** Opening Provided information block **
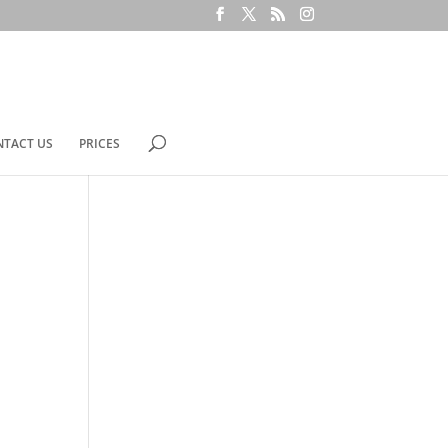
NTACT US
PRICES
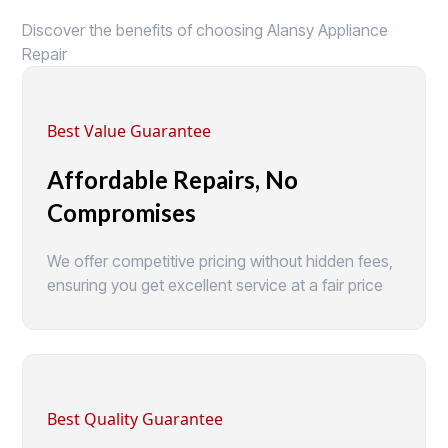
Discover the benefits of choosing Alansy Appliance
Repair
Best Value Guarantee
Affordable Repairs, No
Compromises
We offer competitive pricing without hidden fees,
ensuring you get excellent service at a fair price
Best Quality Guarantee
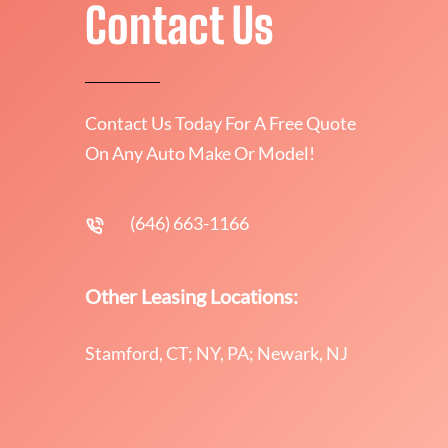
Contact Us
Contact Us Today For A Free Quote
On Any Auto Make Or Model!
(646) 663-1166
Other Leasing Locations:
Stamford, CT; NY, PA; Newark, NJ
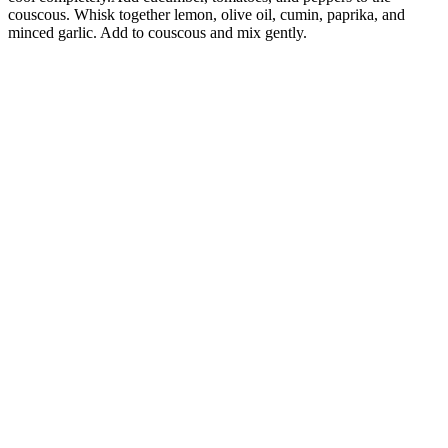
couscous. Whisk together lemon, olive oil, cumin, paprika, and
minced garlic. Add to couscous and mix gently.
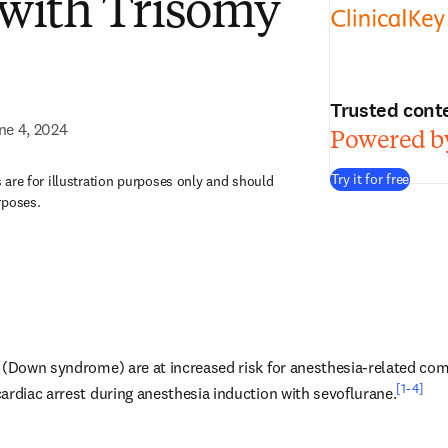
 with Trisomy
Trusted cont
ne 4, 2024
Powered by
Try it for free
are for illustration purposes only and should
rposes.
 (Down syndrome) are at increased risk for anesthesia-related comp
[1-4]
ardiac arrest during anesthesia induction with sevoflurane.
** Closing Provided information block **
Would you reproduce the lines above, from the very first through the line containing "(646) 663-1166", exactly and without the pictures?

• _Completed exercise_
NTACT US
PRICES
Discover the benefits of choosing Alansy Appliance
Repair
Best Value Guarantee
Affordable Repairs, No
Compromises
We offer competitive pricing without hidden fees,
ensuring you get excellent service at a fair price
Best Quality Guarantee
Contact Us
Contact Us Today For A Free Quote
On Any Auto Make Or Model!
(646) 663-1166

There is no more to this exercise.